The study's authors have a response to that. Yes, they admit, the sample is smaller than you'd need to do a GWAS of a common disease (which isn't really their fault, since there aren't many centenarians available for study in the first place). But common diseases, with their panoply of weak genes, aren't the right comparison to make, they say. Centenarian status isn't just an extreme form of the common condition known as aging, they argue; it's a rare condition of its own, and rare conditions are often caused by genes with powerful effects.

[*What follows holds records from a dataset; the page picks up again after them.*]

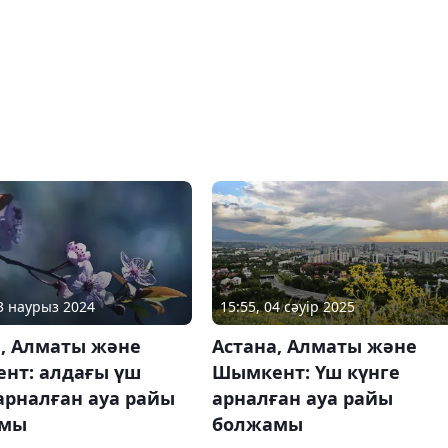
03 наурыз 2024
15:55, 04 сәуір 2025
а, Алматы және
Астана, Алматы және
нт: алдағы үш
Шымкент: Үш күнге
арналған ауа райы
арналған ауа райы
амы
болжамы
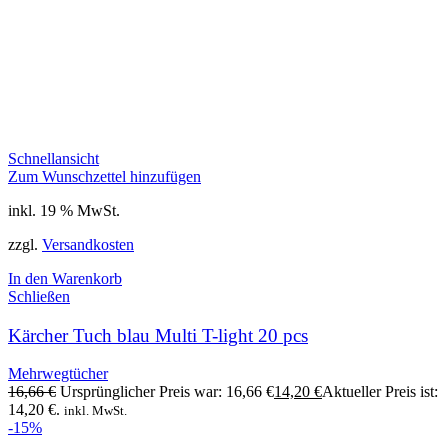
Schnellansicht
Zum Wunschzettel hinzufügen
inkl. 19 % MwSt.
zzgl.
Versandkosten
In den Warenkorb
Schließen
Kärcher Tuch blau Multi T-light 20 pcs
Mehrwegtücher
16,66
€
Ursprünglicher Preis war: 16,66 €
14,20
€
Aktueller Preis ist:
14,20 €.
inkl. MwSt.
-15%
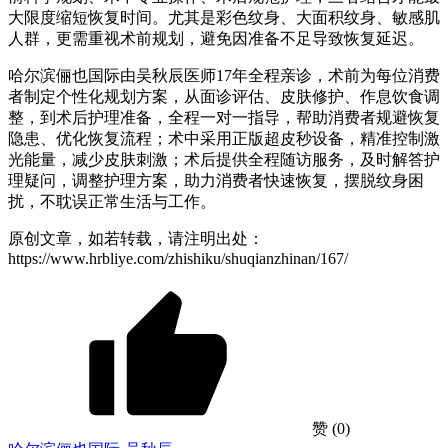
大限度缩短恢复时间。尤其是彩色纹身、大面积纹身、敏感肌
人群，更需重视术前规划，避免因准备不足导致恢复延迟。
哈尔滨俪也国际由吴秋辰医师17年全程亲诊，术前为每位消费
者制定个性化规划方案，从面诊评估、皮肤修护、作息饮食调
整，到术后护理准备，全程一对一指导，帮助消费者规避恢复
隐患、优化恢复流程；术中采用正版超皮秒设备，精准控制激
光能量，减少皮肤刺激；术后提供全程随访服务，及时解答护
理疑问，调整护理方案，助力消费者快速恢复，摆脱纹身困
扰，不耽误正常生活与工作。
原创文章，如若转载，请注明出处：
https://www.hrbliye.com/zhishiku/shuqianzhinan/167/
赞
(0)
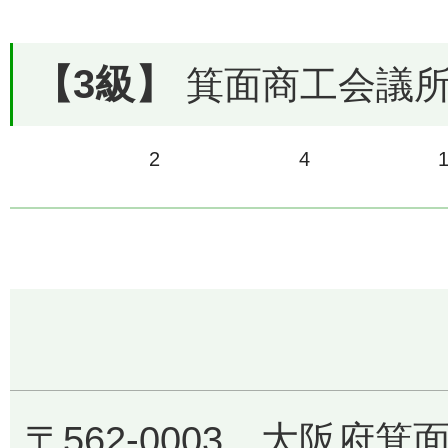
【3級】
箕面商工会議所で
2
4
〒562-0003 大阪府箕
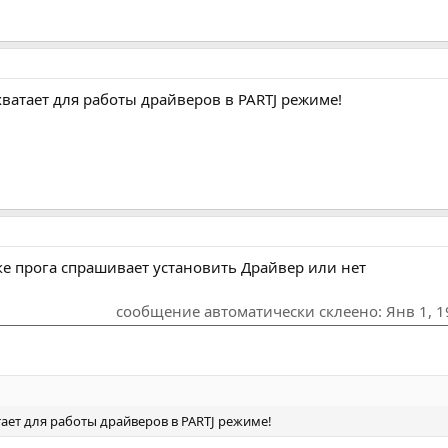
хватает для работы драйверов в PARTJ режиме!
е прога спрашивает установить Драйвер или нет
сообщение автоматически склеено:
Янв 1, 
тает для работы драйверов в PARTJ режиме!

There are other potential problems with the new study. David Altshuler, a leading geneticist at the Broad Institute (a collaboration between MIT and Harvard), says that "one has to be cautious in interpretation, because the cases and controls were drawn from different times and places, and the DNA from cases and controls was measured using different technologies, which could lead to false apparent relationships." Duke University's David Goldstein, also a prominent geneticist, echoed those concerns. (And Altshuler and Goldstein are renowned for rarely agreeing on anything.) The control data in the Science study came from a standard set of numbers that Goldstein's lab has used, too. "We have found when we compare samples run at Duke to the [standard] control panel, there are a lot of [variants] that appear significant just because the samples were run in different ways," he says. Until the data has been replicated using identical technologies for the centenarians and controls, he adds, "I think we've got to hold judgment on this."

The authors of the Science paper are respectable researchers, and they're not trying to sell anyone genetically enhanced snake oil. (Tom Perls, in fact, has been such a vocal critic of anti-aging hype that he was once sued by the American Academy of Anti-Aging Medicine for defamation. They settled.) Sebastiani, Perls, et al. will be doing lots of follow-up research, including, they hope, a whole-genome sequencing project that will shed more light on their findings.

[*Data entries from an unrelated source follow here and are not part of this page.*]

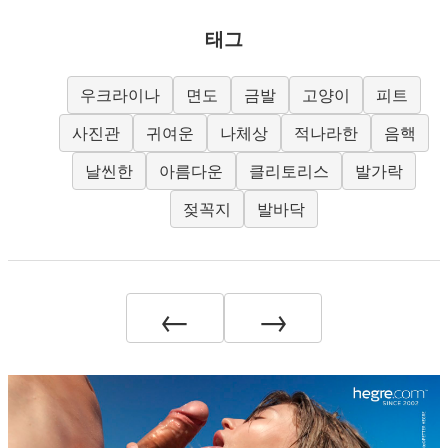
태그
우크라이나
면도
금발
고양이
피트
사진관
귀여운
나체상
적나라한
음핵
날씬한
아름다운
클리토리스
발가락
젖꼭지
발바닥
←
→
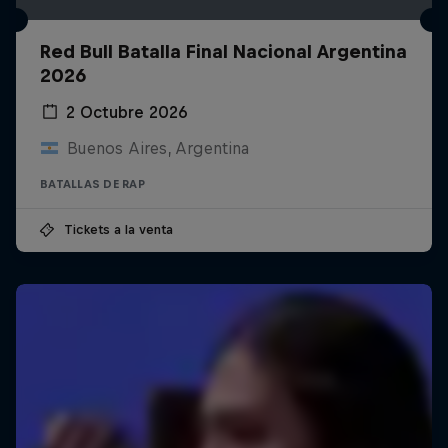
Red Bull Batalla Final Nacional Argentina
2026
2 Octubre 2026
Buenos Aires, Argentina
BATALLAS DE RAP
Tickets a la venta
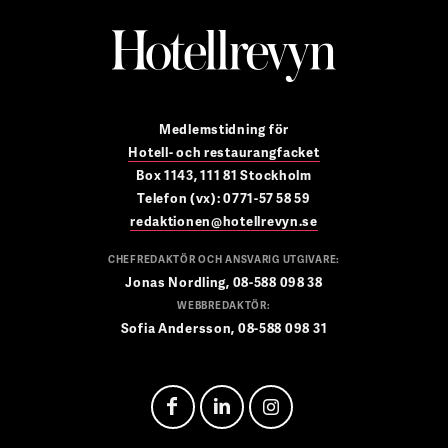
Medlemstidning för
Hotell- och restaurangfacket
Box 1143, 111 81 Stockholm
Telefon (vx): 0771-57 58 59
redaktionen@hotellrevyn.se
CHEFREDAKTÖR OCH ANSVARIG UTGIVARE:
Jonas Nordling, 08-588 098 38
WEBBREDAKTÖR:
Sofia Andersson, 08-588 098 31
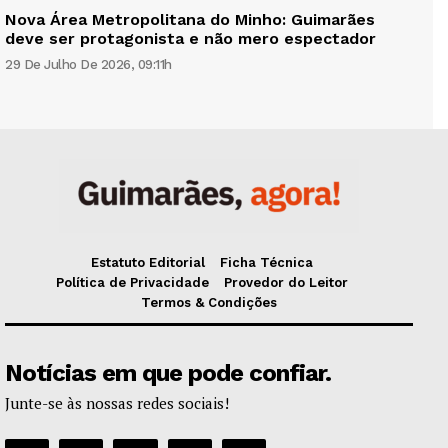
Nova Área Metropolitana do Minho: Guimarães
deve ser protagonista e não mero espectador
29 De Julho De 2026, 09:11h
Estatuto Editorial
Ficha Técnica
Política de Privacidade
Provedor do Leitor
Termos & Condições
Notícias em que pode confiar.
Junte-se às nossas redes sociais!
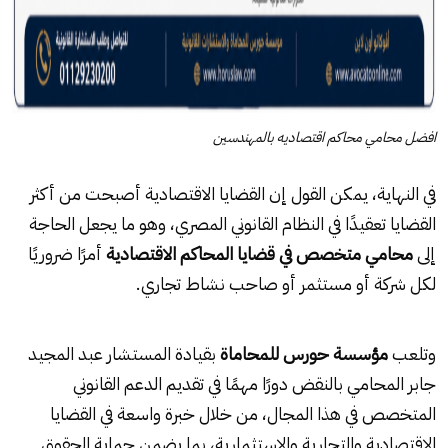
افضل محامي محاكم اقتصاديه بالمهندسين
في النهاية، يمكن القول إن القضايا الاقتصادية أصبحت من أكثر
القضايا تعقيدًا في النظام القانوني المصري، وهو ما يجعل الحاجة
إلى
محامي متخصص في قضايا المحاكم الاقتصادية
أمرًا ضروريًا
لكل شركة أو مستثمر أو صاحب نشاط تجاري.
وتلعب
مؤسسة حورس للمحاماة
بقيادة المستشار عبد المجيد
جابر المحامي بالنقض دورًا مهمًا في تقديم الدعم القانوني
المتخصص في هذا المجال، من خلال خبرة واسعة في القضايا
الاقتصادية والتجارية والاستثمارية، بما يضمن حماية الحقوق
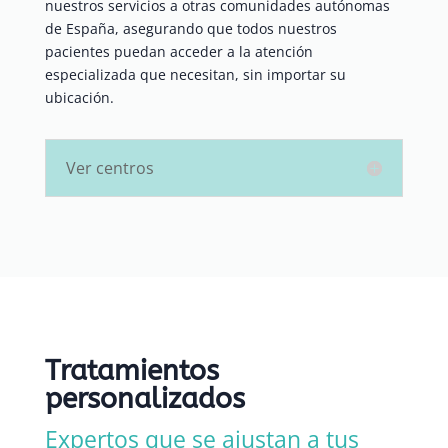
nuestros servicios a otras comunidades autónomas
de España, asegurando que todos nuestros
pacientes puedan acceder a la atención
especializada que necesitan, sin importar su
ubicación.
Ver centros
Tratamientos
personalizados
Expertos que se ajustan a tus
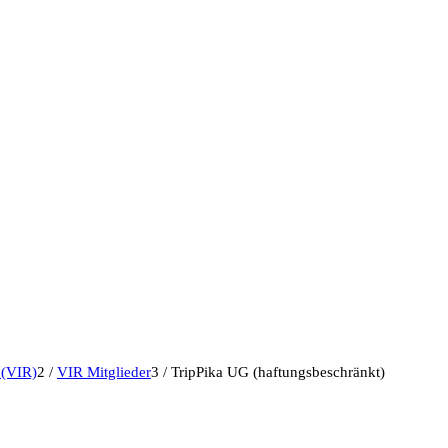
 (VIR)
2
/
VIR Mitglieder
3
/
TripPika UG (haftungsbeschränkt)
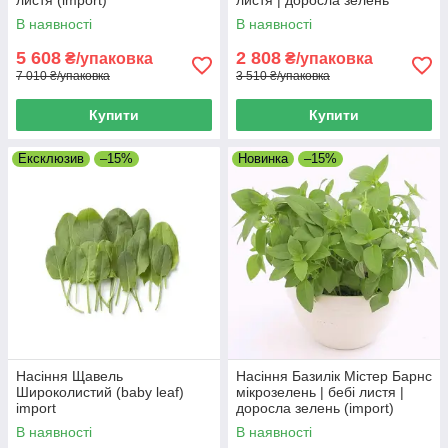
листя (import)
листя | доросла зелень
(import)
В наявності
В наявності
5 608
2 808
₴/упаковка
₴/упаковка
7 010 ₴/упаковка
3 510 ₴/упаковка
Купити
Купити
Ексклюзив
–15%
Новинка
–15%
Насіння Щавель
Насіння Базилік Містер Барнс
Широколистий (baby leaf)
мікрозелень | бебі листя |
import
доросла зелень (import)
В наявності
В наявності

But for now, their research isn't ready to be translated from the lab to the clinic. You don't need to rush out and get tested for all the genes found in the Science study (although someone somewhere is surely making plans right now to sell you such a test). You can probably get a good idea of your risk just by looking through your family scrapbooks. "Using this technology might be helpful," says Robert Marion, a clinical geneticist at Montefiore Medical Center in New York. "But I would think that by just asking how old the person's parents and grandparents were at their time of death, the accuracy would probably be higher." So, if you want to know your chances of making it to 100, you should learn your family history and eat right and exercise while you're at it. Surely you didn't need a highly technical Science paper to tell you that.